A little wind and rain — AKA, the burgeoning Tropical Storm Eta — would simply not be enough to stop the Rotary Club of Longboat Key from celebrating the island’s veterans on Nov. 11.
The club had planned a “pandemic-sensitive” event for the morning of Veterans Day to acknowledge the community’s service members in an outdoor, drive-through event. Originally, the plan was to have veterans and their families drive through, and they could stop and chat with other veterans and friends as long as everyone wore masks and stayed socially distant.
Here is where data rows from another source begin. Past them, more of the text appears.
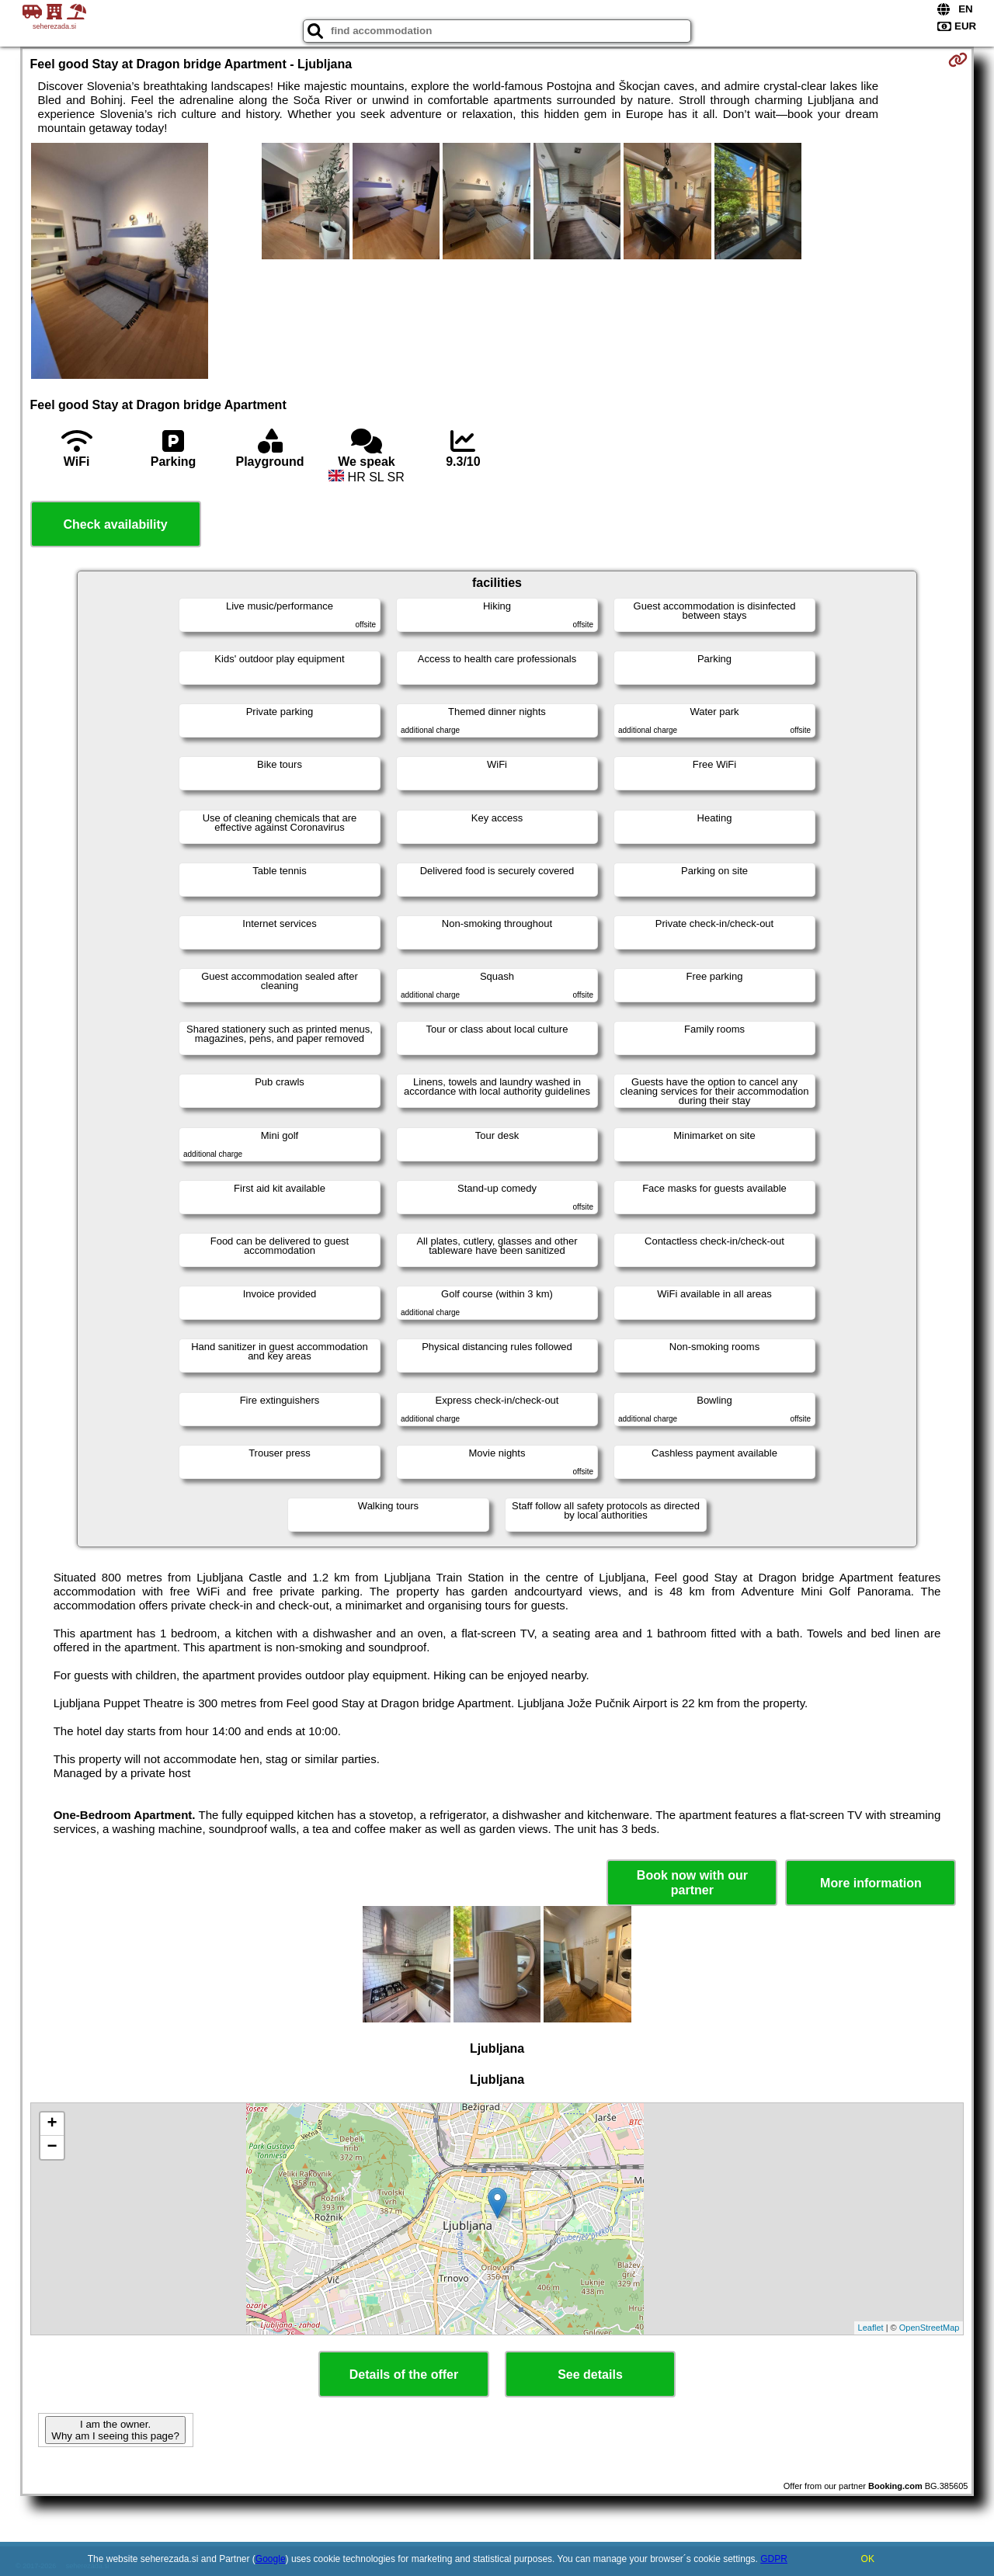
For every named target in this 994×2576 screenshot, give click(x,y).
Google (270, 2558)
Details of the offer (403, 2374)
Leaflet (871, 2327)
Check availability (115, 524)
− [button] (52, 2147)
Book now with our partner (692, 1883)
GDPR (773, 2558)
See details (590, 2374)
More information (871, 1883)
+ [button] (52, 2124)
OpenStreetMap (929, 2327)
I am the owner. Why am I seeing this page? (115, 2430)
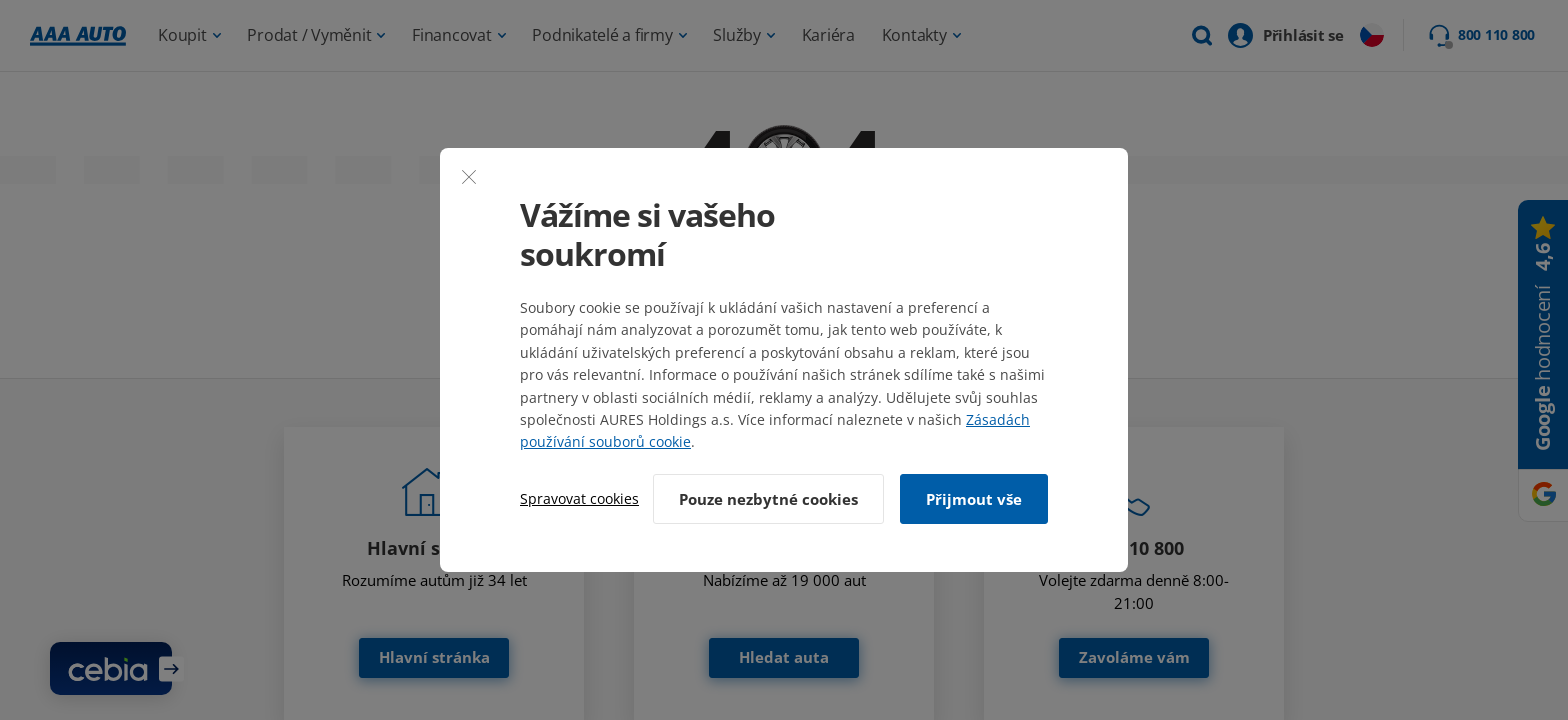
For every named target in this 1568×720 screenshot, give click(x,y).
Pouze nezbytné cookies (768, 499)
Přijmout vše (974, 499)
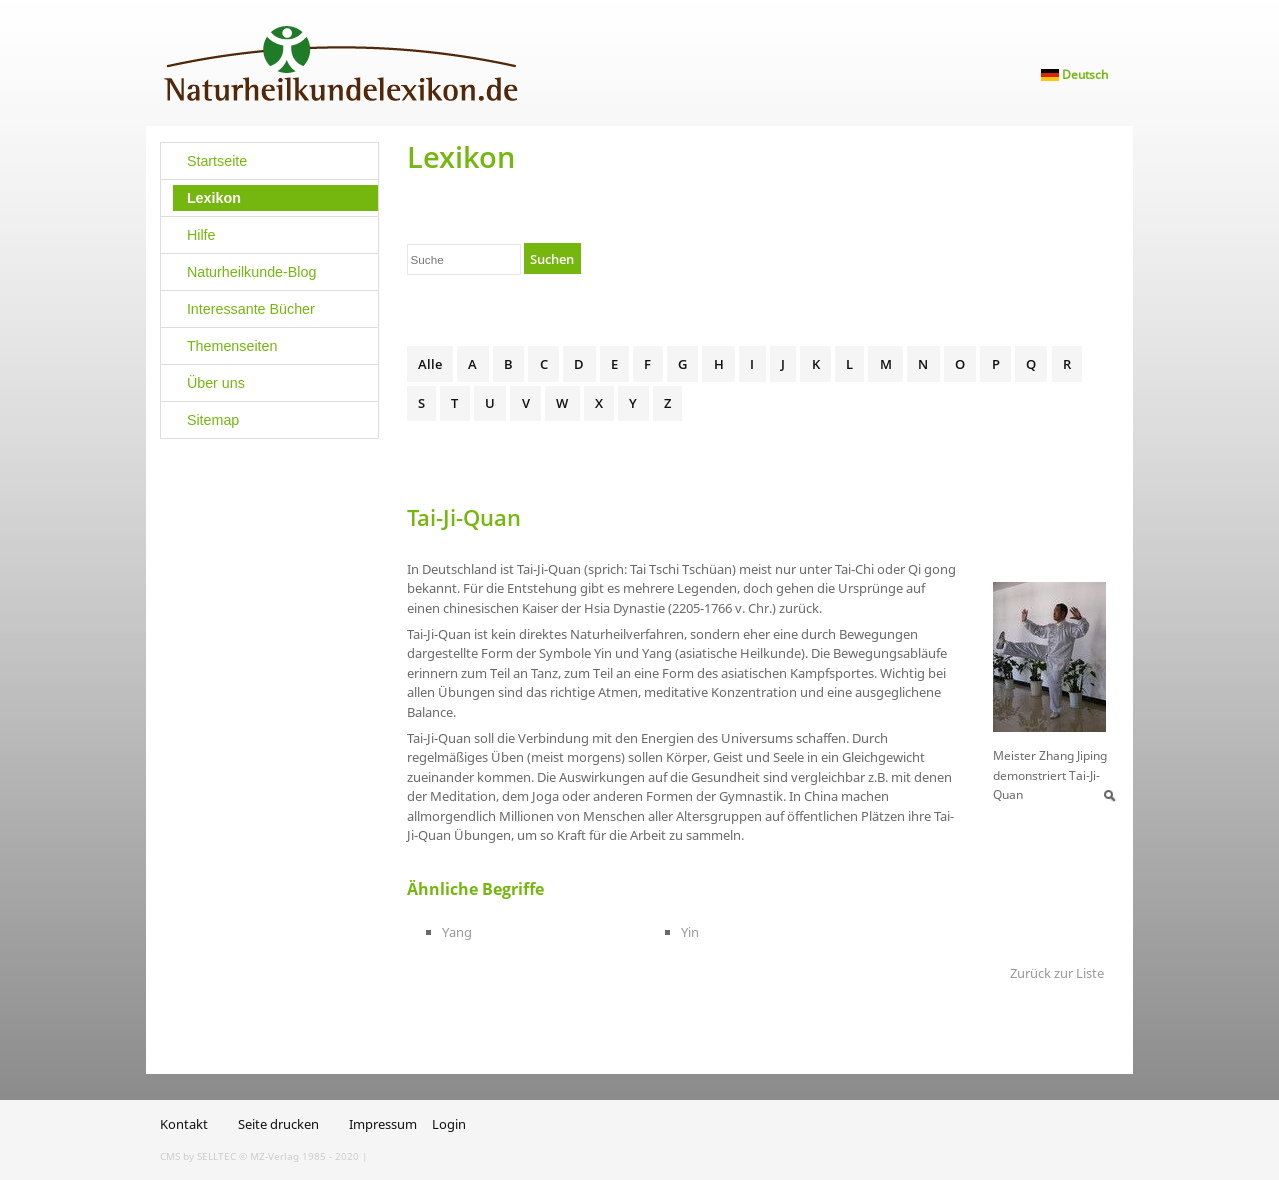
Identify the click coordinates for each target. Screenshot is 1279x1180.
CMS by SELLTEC (198, 1156)
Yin (690, 932)
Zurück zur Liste (1057, 973)
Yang (457, 932)
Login (449, 1124)
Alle (430, 364)
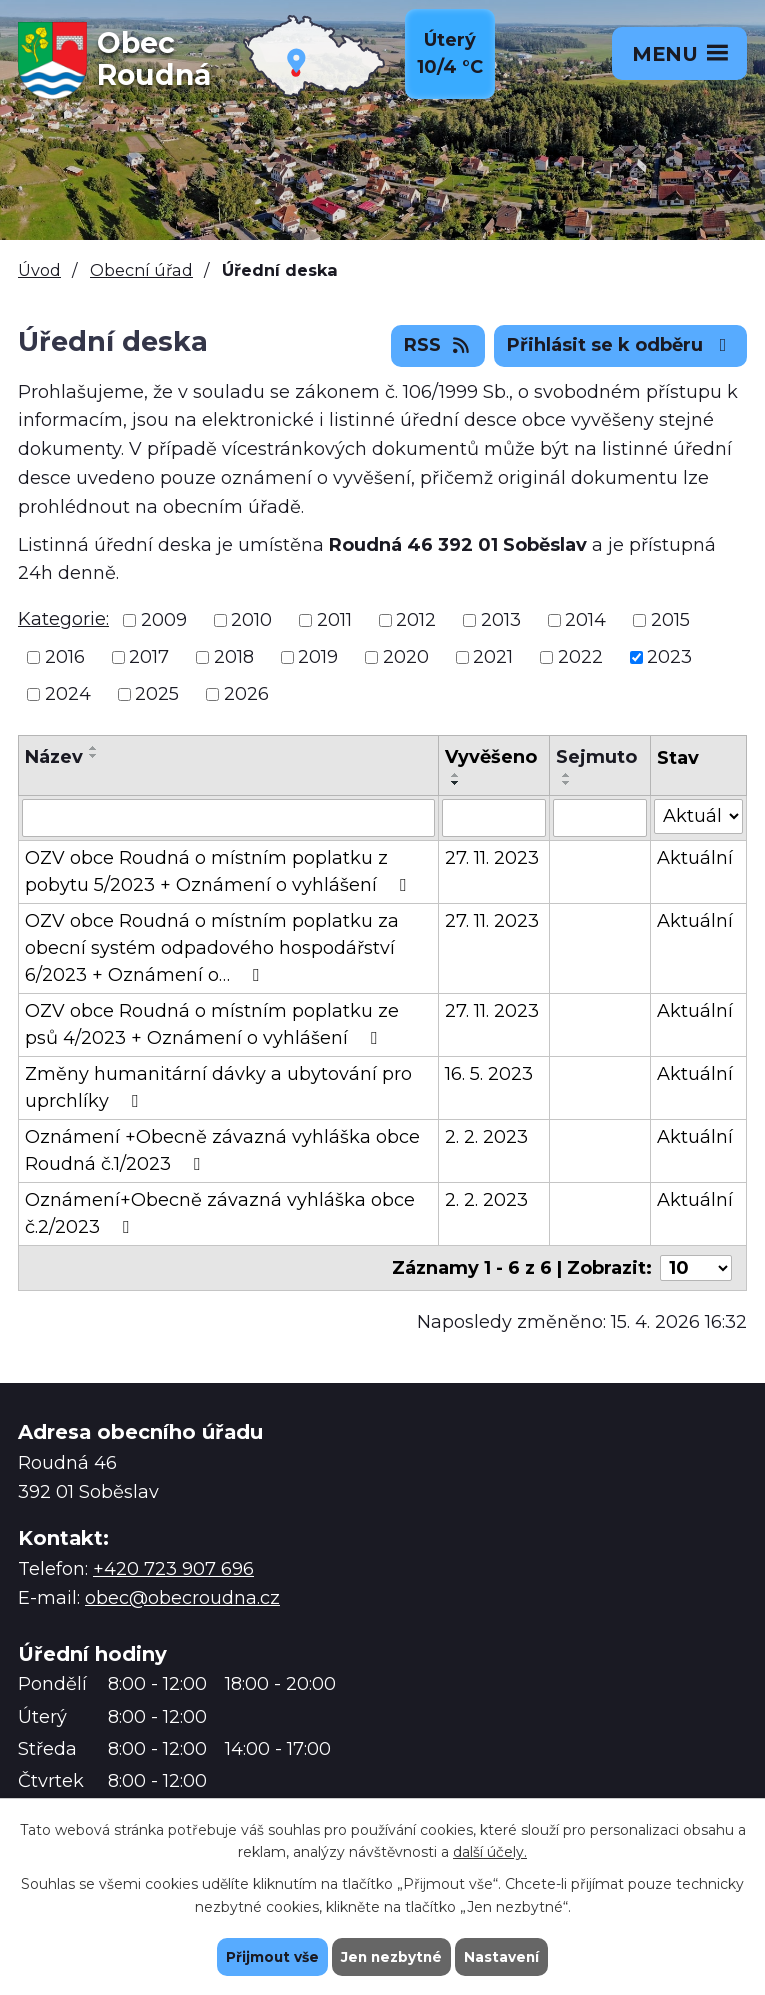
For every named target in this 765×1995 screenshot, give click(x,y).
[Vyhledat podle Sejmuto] (600, 818)
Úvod (39, 270)
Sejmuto (596, 757)
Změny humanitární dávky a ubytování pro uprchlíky (218, 1087)
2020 (406, 657)
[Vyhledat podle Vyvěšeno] (494, 818)
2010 (251, 620)
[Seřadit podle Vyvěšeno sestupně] (456, 783)
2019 (318, 657)
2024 (68, 694)
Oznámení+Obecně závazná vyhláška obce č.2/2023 (220, 1213)
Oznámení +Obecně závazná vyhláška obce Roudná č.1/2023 (222, 1150)
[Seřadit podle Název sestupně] (94, 756)
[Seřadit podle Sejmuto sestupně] (567, 783)
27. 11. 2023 (492, 858)
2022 (580, 657)
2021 (493, 657)
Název (54, 757)
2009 (164, 620)
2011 (334, 620)
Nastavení (504, 1956)
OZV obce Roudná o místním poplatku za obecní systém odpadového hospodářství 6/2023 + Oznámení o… (212, 948)
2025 (157, 694)
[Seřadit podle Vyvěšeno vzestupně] (456, 775)
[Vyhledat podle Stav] (698, 816)
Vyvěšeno (491, 757)
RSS (438, 345)
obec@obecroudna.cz (182, 1598)
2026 (246, 694)
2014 (585, 620)
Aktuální (695, 858)
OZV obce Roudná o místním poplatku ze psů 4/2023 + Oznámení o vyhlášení (212, 1024)
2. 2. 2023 (486, 1137)
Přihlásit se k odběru (621, 345)
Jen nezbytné (391, 1956)
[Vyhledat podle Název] (228, 818)
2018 (234, 657)
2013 (501, 620)
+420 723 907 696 (173, 1569)
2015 (670, 620)
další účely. (490, 1852)
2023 (669, 657)
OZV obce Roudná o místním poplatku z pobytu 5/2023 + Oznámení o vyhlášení (219, 871)
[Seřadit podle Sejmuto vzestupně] (567, 775)
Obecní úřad (141, 270)
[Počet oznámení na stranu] (696, 1268)
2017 (149, 657)
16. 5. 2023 (489, 1074)
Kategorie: (63, 619)
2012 (416, 620)
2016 (65, 657)
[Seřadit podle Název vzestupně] (94, 748)
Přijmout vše (270, 1956)
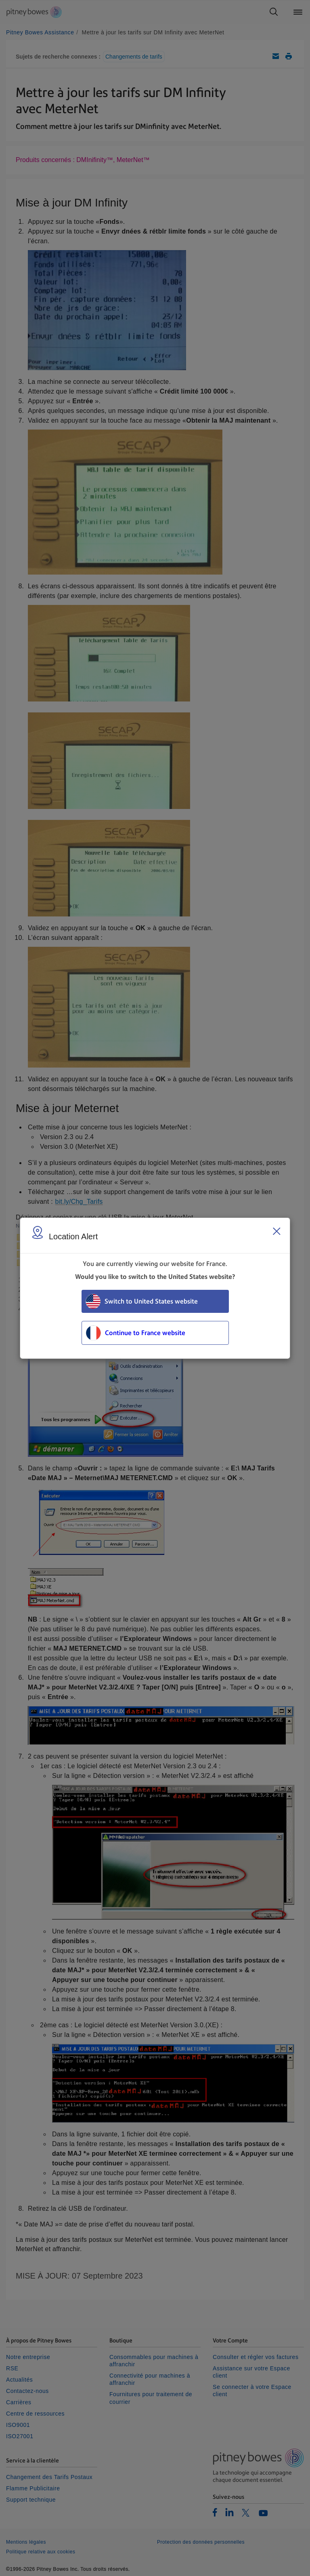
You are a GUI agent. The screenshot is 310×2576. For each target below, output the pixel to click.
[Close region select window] (276, 1231)
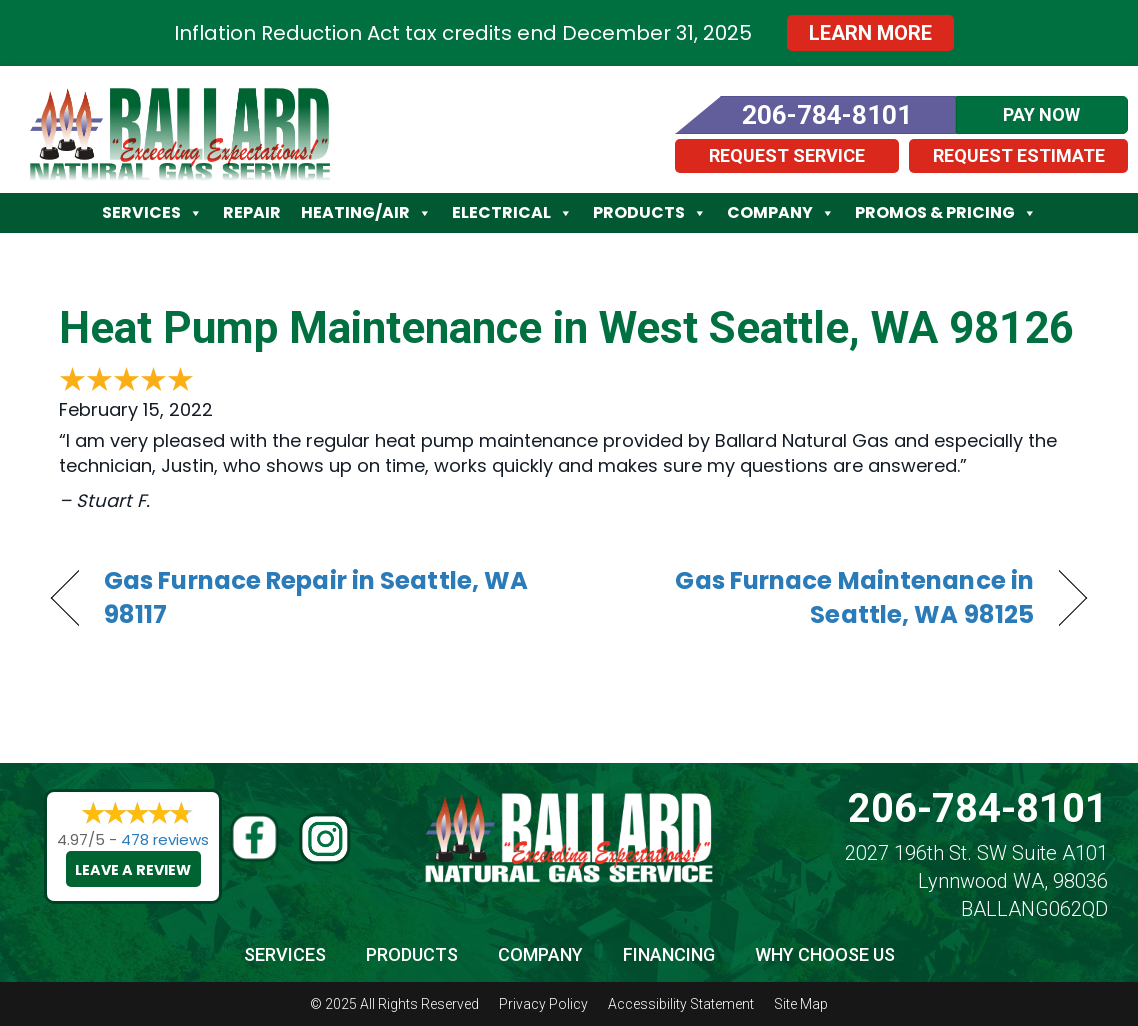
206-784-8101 (978, 808)
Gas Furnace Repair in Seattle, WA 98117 (316, 598)
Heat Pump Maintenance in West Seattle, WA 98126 (566, 328)
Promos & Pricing (946, 213)
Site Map (801, 1004)
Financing (669, 954)
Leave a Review (134, 870)
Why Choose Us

“We’re glad to be soldiering on in the rain,” Rotary member Susan Veshosky said.
The small group of volunteers stayed at the circle drive on Bay Isles Road as the rain came down and wind threatened to uproot the flags of the branches of the military (there was even one for the newly formed Space Force).
Members clutched small American flags and the red, white and blue “VETERAN” car magnet they were passing out and held tight to the poles of the flags and the hoods of their rain jackets. Dale Hooey, organist for All Angels by the Sea Episcopal Church, played the songs of the branches of service over the church’s outdoor speakers, but the music could not always be heard well over the wind and rain.
“What really matters is that veterans understand through our actions that we respect and appreciate them answering the call to arms,” Rotary event coordinator Scott Wuesthoff said.
The Veterans Day celebration isn’t something the Rotary Club would give up on easily, and certainly just not for some wind and rain. The 2020 version, soggy and limited as it was, was the seventh annual event and grew from a simple luncheon to an event that drew a couple hundred veterans and their families to Christ Church of Longboat Key in 2019 for a ceremony for Vietnam War veterans.
Even during the pandemic, the club tried to get the community involved in what aspects they could. On Nov. 10, several Rotary members went to Bay Isles Road to set up small American flags, similar to Fourth of July or what the town does on Sept. 11. Even through the storm the next day, the flags stayed flying.
“Our team was jazzed as they set up the flags with motorists honking as they drove by,” Wuesthoff said.
As for the actual Nov. 11 event, Rotary member Nancy Rozance said eight total veterans came by, and none of them stayed long. When folks did drive up, they were greeted with a group of enthusiastic, masked Rotary members eager to pass on their thanks.
“I am delighted our chapter pressed forward like warriors in wind and rain to express their gratitude for our veterans,” Rotary President Brad Marner said. “Taking the time to pause, recognize and reflect is what it’s all about.”